Para llegar al poder, Chávez se empeñó en cambiarnos la historia. La memoria establecida no le convenía. Había que borrarla mediante la repetición de exageraciones y patrañas. El comandante fue un maestro en estas artes de la maroma, porque sabía que las reminiscencias establecidas conspiraban contra su hegemonía. Necesitaba una clientela sin ataduras con la obra de los antepasados, una tabla rasa para comenzar a escribir en ella a su manera los anales de unos hombres que habían tomado un sendero equivocado que él venía a enderezar. No le servían los individuos relacionados con el entendimiento del pasado arraigado a lo largo del siglo. Los quería sin el estorbo de unas rememoraciones que podían descubrir el plan de una autocracia que solo podía imponerse si destrozaba los vínculos con una obra hecha con anterioridad. No le fue mal en la empresa porque, mediante la repetición de sus curiosas lecciones de historia patria, expresadas con fervor de predicador medieval, sobraron los oyentes entusiastas que recibieron con beneplácito la idea de que habíamos perdido el tiempo haciendo las cosas como las habíamos hecho desde cuando quisimos establecer la democracia.

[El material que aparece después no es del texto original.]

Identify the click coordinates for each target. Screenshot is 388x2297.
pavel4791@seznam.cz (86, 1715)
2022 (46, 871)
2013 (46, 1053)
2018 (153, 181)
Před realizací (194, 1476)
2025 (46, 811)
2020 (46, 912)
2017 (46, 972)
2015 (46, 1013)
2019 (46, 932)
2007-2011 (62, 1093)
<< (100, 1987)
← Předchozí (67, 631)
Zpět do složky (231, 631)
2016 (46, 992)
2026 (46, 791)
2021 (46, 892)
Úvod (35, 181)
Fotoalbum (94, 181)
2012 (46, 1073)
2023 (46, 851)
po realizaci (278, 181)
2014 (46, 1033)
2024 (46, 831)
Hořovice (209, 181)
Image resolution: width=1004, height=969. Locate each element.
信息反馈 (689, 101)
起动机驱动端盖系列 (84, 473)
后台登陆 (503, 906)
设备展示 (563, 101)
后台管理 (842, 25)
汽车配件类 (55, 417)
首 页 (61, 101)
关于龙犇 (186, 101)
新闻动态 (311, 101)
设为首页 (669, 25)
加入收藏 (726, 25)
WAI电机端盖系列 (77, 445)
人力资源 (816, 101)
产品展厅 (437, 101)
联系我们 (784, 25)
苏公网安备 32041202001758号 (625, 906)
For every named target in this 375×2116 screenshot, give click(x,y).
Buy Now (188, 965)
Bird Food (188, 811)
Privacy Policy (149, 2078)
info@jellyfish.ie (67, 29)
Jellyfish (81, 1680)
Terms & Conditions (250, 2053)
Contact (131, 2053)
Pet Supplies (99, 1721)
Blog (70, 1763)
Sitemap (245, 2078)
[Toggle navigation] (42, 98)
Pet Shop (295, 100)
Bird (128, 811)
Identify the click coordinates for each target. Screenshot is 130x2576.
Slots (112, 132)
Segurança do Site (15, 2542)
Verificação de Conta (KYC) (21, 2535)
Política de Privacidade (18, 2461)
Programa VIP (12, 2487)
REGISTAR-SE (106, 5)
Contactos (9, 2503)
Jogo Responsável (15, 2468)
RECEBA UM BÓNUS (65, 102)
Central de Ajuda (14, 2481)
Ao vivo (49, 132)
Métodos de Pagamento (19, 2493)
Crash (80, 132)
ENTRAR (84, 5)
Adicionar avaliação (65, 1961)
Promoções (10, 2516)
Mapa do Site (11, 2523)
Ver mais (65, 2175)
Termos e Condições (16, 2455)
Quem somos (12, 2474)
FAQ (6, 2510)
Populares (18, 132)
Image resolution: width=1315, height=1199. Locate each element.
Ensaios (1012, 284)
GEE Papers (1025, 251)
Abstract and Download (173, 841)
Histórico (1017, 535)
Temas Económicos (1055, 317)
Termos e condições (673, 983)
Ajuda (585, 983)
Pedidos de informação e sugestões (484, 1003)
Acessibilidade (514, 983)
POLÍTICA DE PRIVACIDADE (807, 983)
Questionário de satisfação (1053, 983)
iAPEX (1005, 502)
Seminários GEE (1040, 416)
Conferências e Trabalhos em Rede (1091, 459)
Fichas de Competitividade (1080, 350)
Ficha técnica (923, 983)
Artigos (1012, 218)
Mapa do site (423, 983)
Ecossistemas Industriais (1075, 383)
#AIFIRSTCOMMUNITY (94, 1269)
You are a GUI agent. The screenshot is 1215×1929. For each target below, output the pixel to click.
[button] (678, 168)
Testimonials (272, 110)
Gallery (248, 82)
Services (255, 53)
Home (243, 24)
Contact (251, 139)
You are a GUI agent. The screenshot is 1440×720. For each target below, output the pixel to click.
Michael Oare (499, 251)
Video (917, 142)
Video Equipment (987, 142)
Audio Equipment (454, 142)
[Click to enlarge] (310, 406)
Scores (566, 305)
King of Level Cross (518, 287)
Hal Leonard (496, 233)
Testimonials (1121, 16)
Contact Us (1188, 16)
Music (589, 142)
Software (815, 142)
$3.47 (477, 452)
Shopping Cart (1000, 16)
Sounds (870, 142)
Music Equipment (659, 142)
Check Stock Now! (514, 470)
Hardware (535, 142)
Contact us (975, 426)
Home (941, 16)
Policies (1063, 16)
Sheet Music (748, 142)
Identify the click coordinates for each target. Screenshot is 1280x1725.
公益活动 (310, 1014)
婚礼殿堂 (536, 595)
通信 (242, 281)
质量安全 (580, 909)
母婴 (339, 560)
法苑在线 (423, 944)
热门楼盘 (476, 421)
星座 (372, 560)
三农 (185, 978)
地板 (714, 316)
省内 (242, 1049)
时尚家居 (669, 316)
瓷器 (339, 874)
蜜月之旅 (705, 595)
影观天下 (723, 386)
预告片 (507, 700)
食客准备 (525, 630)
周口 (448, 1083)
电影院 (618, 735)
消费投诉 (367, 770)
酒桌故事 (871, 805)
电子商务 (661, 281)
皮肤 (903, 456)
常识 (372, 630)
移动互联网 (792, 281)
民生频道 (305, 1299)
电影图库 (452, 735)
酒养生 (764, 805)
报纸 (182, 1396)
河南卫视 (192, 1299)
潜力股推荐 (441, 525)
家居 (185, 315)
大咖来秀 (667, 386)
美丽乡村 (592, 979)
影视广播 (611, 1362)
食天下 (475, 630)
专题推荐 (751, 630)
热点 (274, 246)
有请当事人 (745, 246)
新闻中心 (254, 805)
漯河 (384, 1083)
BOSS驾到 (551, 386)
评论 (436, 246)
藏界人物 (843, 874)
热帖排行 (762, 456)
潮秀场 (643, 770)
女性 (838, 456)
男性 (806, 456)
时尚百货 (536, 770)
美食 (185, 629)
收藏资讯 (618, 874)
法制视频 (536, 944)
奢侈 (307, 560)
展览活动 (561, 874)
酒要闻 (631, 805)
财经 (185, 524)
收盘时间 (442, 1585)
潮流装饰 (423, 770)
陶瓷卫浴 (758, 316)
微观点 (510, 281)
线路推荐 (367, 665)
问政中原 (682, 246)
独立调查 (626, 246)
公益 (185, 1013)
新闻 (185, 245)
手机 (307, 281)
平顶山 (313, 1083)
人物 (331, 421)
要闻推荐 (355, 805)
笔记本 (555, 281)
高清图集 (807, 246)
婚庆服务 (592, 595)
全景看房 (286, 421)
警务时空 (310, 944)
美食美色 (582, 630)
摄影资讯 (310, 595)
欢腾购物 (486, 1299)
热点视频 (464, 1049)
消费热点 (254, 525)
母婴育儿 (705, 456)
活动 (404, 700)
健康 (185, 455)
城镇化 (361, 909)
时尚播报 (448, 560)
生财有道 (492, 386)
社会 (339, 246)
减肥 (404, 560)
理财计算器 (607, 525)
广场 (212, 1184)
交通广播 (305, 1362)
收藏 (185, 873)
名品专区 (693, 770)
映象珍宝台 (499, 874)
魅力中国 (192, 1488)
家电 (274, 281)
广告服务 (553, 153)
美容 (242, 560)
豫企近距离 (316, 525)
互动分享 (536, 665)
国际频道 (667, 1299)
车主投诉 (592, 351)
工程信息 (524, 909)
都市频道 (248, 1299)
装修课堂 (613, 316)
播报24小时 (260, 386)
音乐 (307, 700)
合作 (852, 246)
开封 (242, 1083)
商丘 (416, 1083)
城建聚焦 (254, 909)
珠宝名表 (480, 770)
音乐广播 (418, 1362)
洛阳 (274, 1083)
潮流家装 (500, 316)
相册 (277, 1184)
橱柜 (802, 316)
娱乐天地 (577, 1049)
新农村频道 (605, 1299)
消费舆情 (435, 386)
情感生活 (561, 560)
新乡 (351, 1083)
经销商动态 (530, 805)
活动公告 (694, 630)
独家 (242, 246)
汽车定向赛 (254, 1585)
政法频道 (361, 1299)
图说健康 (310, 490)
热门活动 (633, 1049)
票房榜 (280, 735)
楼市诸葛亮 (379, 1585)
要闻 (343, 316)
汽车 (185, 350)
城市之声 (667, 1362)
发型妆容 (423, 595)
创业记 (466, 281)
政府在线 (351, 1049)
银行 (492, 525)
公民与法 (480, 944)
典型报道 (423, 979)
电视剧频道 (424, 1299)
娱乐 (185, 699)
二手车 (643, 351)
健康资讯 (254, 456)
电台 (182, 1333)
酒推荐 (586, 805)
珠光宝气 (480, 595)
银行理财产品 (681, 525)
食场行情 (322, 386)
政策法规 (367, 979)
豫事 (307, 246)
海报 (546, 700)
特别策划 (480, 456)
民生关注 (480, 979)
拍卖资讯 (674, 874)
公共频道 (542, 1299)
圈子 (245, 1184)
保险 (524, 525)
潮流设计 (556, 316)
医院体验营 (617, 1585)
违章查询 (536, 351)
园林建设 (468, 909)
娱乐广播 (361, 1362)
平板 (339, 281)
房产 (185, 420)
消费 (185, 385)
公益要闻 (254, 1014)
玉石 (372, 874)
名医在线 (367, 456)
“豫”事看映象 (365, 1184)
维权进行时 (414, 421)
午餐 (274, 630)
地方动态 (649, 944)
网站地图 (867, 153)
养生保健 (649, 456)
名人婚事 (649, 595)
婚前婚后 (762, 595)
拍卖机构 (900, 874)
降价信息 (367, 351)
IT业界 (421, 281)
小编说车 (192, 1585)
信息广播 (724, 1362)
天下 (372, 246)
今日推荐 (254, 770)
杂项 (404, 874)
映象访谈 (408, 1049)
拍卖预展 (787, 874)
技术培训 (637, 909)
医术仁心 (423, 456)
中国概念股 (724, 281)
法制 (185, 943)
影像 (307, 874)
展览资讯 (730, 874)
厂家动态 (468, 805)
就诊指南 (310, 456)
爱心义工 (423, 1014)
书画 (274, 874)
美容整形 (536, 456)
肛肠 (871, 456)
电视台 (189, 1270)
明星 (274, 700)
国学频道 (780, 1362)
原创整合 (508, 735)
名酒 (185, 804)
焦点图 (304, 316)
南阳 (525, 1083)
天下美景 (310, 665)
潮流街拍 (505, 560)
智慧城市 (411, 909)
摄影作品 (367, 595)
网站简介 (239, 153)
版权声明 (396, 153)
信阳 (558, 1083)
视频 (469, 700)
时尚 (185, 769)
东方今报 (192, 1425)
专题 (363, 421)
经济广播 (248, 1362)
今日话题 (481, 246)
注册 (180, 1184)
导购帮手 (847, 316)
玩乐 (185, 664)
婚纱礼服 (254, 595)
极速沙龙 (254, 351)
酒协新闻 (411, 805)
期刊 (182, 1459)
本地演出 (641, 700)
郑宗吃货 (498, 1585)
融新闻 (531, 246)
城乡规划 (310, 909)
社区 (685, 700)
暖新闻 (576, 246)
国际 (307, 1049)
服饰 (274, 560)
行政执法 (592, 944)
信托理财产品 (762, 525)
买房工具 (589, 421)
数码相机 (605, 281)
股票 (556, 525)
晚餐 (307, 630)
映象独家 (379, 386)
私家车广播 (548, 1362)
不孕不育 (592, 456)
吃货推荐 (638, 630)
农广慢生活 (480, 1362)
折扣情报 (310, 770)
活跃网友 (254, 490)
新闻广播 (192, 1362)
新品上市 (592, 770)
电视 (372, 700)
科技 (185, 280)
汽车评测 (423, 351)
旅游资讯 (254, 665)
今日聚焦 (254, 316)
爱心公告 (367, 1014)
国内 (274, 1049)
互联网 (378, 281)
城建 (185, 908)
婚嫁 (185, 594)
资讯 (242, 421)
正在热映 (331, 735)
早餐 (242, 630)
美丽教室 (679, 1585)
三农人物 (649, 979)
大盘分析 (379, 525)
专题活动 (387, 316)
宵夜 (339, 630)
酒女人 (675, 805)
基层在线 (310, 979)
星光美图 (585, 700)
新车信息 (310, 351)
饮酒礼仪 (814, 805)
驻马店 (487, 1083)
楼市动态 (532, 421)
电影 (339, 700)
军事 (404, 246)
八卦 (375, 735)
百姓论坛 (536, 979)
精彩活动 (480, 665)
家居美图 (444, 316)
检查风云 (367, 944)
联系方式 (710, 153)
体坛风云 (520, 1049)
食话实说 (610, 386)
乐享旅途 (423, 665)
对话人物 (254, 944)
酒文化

La escuela de manipulación inaugurada por Chávez ha sido continuada por Maduro, pero con poca insistencia en el punto de registrar el pasado para volverlo diverso y favorable. El dictador de nuestros días carece de las mañas del maestro en el arte de revolver evocaciones. Se conforma con repetirlo desde sus carencias de discurso y pupitre, para llover sobre mojado en una parcela que, debido a los rasgos de su flácida tribuna, ya no puede dar frutos. Como sabe que no puede intentar mudanzas en el entendimiento del pasado según quiso el patrón, ha preferido cambiar el presente, es decir, asegurar que los sucesos de la actualidad no fueron como realmente fueron. No es que Chávez dejara de hacerlo en su momento, también sentó cátedra en la tergiversación de los eventos que desfilaban ante sus narices, pero Maduro ha llegado hasta el escándalo en la faena de vender las vicisitudes de la actualidad en atención a los intereses de su pulpería.
El caso más evidente en la alquimia de cambiar la verdad por la mendacidad se localiza en la atribución que ha dispuesto en el caso de los muertos que ha dejado la lucha callejera en las protestas contra su dictadura. Los agentes del régimen, armados hasta los dientes, disparan a mansalva como si estuvieran en un polígono de tiro, los cadáveres de los jóvenes caen a diario, la sangre generosa se derrama por una causa republicana, para que él llegue a la aberración de responsabilizar de la matanza a los líderes de la oposición. Las imágenes muestran a los tiradores solazados frente a sus víctimas, la avilantez de unos cazadores sin ley ni piedad, pero el mandón mira hacia los despachos de la MUD para encontrar a los matarifes. Las protestas callejeras, según su versión, dejan de ser una manifestación legítima de descontento, una evidencia de coraje cívico y de entrega desprendida y digna, para volverse maquinaciones de unos adversarios que negocian con la mercancía enviada al matadero. Habla de carne de cañón, como no dejó de afirmar Chávez cuando le convino, pero olvida las referencias a los que disparan armas de fuego como si estuvieran en una batalla contra huestes organizadas y cargadas de herramientas realmente ofensivas.
Los muertos de los últimos meses son de la dictadura, señor Maduro, sus guardias los tumbaron a mansalva, los acribillaron desde posiciones alevosas y ventajosas. Buscar responsabilidades entre quienes cumplen su obligación de convocar actos masivos contra su dictadura es una maniobra tendenciosa y estrafalaria, aunque quizá provechosa, en la medida en que cuenta con eficaces repetidores y, de seguro, con la complicidad de una “comisión de la verdad” cuyo solo y real objeto será la fabricación de su antónimo. No es lo mismo cambiar los recuerdos que trastocar sucesos que uno vive y presencia, aunque la operación forme parte del mismo propósito de dominación. Lo primero poco a poco ha ido fracasando, porque los hechos del pasado son inamovibles, independientemente del poder de quien los quiera modificar, y vuelven finalmente a su cauce. Lo otro es dolor palpitante, que ningún poder puede convertir en memoria inerte.